Mark Smith Was Right: Supreme Court’s AR-15 Move Was Strategy, Not a Snub

“Several weeks ago, I explained that the U.S. Supreme Court’s silence on the AR-15 semi-automatic rifle question did not demonstrate hostility to the Second Amendment, but rather constituted a rationing of the high Court’s docket space. Now the Supreme Court’s decision to grant certiorari in two consolidated AR-15 cases proves my point: the Court’s decision to push the AR-15 question to the Fall of 2026 was deliberate all along. Here are my receipts.” – Professor Mark W. Smith, Four Boxes Diner Host

On June 30, the U.S. Supreme Court granted certiorari in two consolidated AR-15 cases — Viramontes v. Cook County, Illinois, No. 25-238, out of the Seventh Circuit, and Grant v. Higgins, No. 25-566, out of the Second Circuit — setting up oral argument in the October 2026 with a decision expected by June 2027. I am not revisiting that news here. I am writing this because I told you it was coming, in print, more than a month before it happened, and I explained then exactly why the Court’s silence on the AR-15 question earlier this Term was strategy rather than retreat. My prediction has now been vindicated, and the reasoning behind it tells you more about how this case will be decided than the bare fact of the grant does.

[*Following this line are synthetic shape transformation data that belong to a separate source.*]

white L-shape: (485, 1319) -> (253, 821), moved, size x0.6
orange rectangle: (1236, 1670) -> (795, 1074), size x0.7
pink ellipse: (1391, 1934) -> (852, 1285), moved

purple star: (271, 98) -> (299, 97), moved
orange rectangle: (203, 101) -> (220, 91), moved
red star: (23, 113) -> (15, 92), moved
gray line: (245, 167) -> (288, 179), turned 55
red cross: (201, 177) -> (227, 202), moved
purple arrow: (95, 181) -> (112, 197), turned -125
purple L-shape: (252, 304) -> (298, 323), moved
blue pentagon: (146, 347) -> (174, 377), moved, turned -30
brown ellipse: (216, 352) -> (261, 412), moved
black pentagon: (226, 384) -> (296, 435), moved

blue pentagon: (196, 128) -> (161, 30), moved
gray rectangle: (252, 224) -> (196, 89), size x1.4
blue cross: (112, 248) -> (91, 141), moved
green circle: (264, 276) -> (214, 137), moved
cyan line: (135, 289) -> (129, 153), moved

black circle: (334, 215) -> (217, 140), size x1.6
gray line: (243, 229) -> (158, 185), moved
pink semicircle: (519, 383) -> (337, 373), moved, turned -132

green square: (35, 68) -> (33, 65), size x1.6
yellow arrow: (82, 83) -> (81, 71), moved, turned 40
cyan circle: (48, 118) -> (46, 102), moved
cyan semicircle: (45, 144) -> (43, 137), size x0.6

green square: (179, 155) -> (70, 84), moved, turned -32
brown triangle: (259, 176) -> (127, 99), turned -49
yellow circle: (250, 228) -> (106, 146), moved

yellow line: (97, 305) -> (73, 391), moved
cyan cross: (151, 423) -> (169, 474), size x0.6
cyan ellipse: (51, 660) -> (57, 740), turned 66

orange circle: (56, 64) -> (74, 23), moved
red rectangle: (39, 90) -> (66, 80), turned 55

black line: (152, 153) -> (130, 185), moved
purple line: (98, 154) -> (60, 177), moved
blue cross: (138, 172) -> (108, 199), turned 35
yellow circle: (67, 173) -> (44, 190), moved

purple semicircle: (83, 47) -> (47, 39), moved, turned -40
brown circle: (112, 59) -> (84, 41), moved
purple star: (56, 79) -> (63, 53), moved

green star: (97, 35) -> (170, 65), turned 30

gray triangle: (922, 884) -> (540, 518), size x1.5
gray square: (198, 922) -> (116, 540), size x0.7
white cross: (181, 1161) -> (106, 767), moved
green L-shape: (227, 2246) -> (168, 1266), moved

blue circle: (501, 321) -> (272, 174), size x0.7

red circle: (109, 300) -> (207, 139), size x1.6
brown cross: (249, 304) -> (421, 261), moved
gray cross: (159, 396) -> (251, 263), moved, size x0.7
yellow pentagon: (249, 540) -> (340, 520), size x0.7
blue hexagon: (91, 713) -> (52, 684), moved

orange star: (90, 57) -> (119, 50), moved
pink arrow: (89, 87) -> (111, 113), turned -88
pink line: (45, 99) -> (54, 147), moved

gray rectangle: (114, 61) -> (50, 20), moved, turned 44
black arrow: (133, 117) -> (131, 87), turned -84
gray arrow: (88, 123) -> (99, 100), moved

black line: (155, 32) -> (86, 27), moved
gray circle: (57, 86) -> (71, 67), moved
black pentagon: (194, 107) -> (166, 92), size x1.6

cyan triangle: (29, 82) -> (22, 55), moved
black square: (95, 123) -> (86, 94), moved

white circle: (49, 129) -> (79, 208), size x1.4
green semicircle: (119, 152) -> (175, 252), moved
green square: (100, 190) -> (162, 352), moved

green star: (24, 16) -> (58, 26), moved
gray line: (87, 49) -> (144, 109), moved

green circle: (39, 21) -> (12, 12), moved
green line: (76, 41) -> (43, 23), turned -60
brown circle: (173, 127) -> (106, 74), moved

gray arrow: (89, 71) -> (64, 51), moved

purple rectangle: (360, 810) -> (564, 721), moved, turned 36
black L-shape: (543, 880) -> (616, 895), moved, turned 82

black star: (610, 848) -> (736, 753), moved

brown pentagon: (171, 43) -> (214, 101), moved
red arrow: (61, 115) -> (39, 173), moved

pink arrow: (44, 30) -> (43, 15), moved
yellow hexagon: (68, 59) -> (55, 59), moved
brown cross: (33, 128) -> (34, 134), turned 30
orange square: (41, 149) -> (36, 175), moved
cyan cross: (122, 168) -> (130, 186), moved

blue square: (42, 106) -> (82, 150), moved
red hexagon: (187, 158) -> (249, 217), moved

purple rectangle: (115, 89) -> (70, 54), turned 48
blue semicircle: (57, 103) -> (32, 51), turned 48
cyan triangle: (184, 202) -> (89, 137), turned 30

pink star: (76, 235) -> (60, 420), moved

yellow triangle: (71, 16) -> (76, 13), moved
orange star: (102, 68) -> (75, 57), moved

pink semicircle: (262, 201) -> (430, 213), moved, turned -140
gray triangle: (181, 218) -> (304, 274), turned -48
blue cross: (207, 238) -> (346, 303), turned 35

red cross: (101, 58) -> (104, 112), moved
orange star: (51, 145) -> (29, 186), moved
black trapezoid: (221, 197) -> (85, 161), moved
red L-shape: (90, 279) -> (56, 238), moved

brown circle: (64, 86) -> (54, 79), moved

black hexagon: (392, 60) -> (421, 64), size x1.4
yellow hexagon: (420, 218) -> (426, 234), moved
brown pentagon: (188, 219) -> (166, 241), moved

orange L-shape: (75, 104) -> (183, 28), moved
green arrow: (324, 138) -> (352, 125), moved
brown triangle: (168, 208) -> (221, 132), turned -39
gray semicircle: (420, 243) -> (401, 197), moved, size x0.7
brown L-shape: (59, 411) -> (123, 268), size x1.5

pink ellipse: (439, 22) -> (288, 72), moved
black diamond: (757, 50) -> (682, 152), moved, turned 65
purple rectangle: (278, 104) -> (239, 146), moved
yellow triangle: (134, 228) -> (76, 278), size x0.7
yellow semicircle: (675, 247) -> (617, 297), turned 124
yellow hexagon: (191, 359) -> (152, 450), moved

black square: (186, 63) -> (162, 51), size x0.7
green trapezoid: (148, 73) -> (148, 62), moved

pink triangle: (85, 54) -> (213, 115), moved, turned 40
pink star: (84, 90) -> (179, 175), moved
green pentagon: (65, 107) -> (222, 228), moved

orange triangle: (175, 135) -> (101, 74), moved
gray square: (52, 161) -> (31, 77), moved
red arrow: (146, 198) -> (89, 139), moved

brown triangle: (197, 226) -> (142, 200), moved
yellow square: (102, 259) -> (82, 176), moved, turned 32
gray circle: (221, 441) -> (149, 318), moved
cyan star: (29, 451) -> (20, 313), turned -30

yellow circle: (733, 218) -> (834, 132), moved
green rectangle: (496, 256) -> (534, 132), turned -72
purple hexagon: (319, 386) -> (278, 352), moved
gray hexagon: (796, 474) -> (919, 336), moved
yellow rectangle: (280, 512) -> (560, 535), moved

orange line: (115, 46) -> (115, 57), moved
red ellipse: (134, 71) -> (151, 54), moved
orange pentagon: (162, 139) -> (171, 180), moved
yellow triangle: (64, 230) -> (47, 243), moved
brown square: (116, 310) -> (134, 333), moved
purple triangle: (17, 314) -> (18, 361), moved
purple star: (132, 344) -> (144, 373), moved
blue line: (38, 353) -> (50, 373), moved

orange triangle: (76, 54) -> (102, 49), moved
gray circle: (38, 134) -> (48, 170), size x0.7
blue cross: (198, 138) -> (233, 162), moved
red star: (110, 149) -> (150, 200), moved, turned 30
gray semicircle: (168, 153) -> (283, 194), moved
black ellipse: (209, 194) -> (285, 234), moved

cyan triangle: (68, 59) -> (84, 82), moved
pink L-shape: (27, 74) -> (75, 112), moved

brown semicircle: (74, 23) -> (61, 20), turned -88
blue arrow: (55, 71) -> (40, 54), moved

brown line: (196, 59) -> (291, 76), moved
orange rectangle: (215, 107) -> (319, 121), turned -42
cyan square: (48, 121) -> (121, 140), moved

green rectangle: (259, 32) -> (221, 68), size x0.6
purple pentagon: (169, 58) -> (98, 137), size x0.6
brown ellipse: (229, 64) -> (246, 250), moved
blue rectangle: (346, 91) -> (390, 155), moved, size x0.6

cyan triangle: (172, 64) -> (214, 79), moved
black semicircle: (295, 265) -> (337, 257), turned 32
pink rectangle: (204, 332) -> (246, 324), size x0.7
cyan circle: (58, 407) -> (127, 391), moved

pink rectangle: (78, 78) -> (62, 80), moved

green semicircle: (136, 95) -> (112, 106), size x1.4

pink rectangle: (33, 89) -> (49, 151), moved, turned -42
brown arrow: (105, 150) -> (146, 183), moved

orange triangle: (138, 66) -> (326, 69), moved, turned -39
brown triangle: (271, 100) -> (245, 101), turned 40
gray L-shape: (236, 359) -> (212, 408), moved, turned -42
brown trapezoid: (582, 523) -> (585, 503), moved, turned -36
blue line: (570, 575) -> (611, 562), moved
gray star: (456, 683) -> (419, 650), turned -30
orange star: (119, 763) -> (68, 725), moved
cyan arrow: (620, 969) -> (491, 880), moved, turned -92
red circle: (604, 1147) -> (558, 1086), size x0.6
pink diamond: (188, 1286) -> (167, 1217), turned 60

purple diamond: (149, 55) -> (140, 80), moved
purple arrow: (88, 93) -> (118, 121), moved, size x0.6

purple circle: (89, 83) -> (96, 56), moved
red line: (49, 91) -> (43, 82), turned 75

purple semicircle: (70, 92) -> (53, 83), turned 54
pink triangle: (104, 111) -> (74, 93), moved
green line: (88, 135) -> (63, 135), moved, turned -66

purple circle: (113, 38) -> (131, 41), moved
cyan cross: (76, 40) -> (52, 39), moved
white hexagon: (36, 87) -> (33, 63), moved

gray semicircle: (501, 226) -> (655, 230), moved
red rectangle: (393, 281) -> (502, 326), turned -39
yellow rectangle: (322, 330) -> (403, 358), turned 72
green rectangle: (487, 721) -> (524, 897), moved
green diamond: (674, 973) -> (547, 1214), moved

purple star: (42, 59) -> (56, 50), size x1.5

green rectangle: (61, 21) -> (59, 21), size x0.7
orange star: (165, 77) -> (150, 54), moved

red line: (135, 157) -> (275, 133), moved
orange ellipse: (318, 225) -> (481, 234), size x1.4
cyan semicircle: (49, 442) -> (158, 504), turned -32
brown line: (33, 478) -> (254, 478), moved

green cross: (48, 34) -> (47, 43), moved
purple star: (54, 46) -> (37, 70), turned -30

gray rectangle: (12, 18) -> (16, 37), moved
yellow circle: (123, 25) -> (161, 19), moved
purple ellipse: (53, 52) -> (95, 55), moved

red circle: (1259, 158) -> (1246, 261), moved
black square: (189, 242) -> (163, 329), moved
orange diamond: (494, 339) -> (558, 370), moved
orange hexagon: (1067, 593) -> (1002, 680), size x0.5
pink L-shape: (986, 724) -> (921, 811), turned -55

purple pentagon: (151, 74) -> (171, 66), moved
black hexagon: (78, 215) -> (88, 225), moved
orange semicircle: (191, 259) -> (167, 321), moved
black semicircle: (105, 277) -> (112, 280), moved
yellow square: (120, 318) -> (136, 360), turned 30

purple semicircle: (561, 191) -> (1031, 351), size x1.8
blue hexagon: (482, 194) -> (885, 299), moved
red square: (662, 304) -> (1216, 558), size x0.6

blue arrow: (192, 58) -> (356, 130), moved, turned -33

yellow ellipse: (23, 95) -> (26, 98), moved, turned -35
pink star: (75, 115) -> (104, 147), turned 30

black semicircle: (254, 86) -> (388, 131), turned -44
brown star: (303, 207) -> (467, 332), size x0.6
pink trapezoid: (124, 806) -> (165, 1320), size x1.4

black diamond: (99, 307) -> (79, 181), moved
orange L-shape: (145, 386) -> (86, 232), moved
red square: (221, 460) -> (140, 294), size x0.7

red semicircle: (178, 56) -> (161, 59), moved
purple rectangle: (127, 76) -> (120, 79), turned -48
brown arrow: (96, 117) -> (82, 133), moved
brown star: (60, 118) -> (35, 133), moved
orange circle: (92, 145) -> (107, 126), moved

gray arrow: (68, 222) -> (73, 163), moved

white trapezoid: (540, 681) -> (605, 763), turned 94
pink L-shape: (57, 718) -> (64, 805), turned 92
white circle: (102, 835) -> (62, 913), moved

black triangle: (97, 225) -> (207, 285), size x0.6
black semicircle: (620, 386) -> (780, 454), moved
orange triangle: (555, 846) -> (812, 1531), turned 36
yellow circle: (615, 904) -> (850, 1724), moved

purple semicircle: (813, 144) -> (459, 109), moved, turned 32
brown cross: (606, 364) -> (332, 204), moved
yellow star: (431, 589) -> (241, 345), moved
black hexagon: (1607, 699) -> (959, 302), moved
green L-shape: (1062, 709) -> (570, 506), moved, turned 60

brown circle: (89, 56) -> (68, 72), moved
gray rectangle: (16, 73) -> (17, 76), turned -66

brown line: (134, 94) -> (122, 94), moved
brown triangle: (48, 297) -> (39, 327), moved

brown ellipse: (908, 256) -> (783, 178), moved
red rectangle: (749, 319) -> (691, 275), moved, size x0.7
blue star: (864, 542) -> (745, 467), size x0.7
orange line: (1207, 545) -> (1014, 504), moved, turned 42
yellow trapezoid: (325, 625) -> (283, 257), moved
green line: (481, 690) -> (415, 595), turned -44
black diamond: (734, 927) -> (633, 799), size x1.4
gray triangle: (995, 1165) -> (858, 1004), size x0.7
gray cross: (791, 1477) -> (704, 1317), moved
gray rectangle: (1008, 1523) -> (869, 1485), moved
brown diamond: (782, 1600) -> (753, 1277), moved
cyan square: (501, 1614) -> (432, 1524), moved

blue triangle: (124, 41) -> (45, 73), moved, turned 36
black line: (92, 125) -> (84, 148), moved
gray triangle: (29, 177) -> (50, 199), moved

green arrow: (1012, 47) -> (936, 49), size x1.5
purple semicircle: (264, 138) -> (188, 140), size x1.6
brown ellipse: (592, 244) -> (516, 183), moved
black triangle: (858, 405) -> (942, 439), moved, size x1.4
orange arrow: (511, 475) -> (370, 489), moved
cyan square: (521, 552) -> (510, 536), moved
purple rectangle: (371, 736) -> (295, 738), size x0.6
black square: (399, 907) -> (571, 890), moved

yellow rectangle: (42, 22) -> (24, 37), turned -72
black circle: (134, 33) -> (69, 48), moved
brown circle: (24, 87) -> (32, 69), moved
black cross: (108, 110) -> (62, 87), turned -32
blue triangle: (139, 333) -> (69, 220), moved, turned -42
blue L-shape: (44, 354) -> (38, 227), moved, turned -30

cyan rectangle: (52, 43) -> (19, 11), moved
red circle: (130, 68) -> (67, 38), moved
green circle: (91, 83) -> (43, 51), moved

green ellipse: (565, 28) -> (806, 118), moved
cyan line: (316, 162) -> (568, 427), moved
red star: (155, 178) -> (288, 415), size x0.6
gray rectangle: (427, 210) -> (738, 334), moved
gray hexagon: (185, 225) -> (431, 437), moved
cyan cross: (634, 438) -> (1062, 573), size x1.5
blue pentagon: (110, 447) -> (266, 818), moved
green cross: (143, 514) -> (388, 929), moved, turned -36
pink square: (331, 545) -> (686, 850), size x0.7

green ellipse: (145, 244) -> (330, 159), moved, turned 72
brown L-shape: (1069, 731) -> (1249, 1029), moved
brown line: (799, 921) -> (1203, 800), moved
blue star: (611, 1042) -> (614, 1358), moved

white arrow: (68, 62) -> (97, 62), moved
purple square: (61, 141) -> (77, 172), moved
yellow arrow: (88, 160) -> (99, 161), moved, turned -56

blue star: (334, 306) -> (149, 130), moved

What I Wrote in Early May 2026

In an AmmoLand article published in May, I addressed a frequent question: why had SCOTUS passed over an AR-15 case this Term? I wrote then: “The Supreme Court did not skip the AR-15 case this term out of hostility or neglect. They ran out of bandwidth on a generational docket, and Justice Brett Kavanaugh has already telegraphed that the AR-15 case is coming as soon as October 2026.”

I made the same point in a video a few weeks later, walking through the reasoning in more detail: “I’m often asked why the Supreme Court did not take an AR-15 or large-capacity-magazine case this term. The implication is usually that the Supreme Court is dodging the Second Amendment, but there is another, more basic explanation. The justices have one of the most packed precedent-setting dockets in living memory, and Chief Justice John Roberts decided to ration the Court’s political capital for now.”

A Court Docket Rationed, Not Refused

The Supreme Court decides roughly seventy cases a year on the merits, drawn from every corner of federal and constitutional law — criminal procedure, intellectual property, environmental regulation, tax issues, tort questions, ERISA, the death penalty, civil rights and more. In a single SCOTUS Term, the Court can typically absorb only one or two cases in any given subject area, and this Term’s docket was extraordinarily heavy with high-stakes executive-power, tariff, and immigration disputes. That left room for two Second Amendment cases at most.

And the Court used its 2A allotment on Wolford v. Lopez, the Hawaii “vampire rule” no-carry default carry case, and United States v. Hemani, the drug-user firearm-prohibition case brought at the U.S. Solicitor General’s own urging.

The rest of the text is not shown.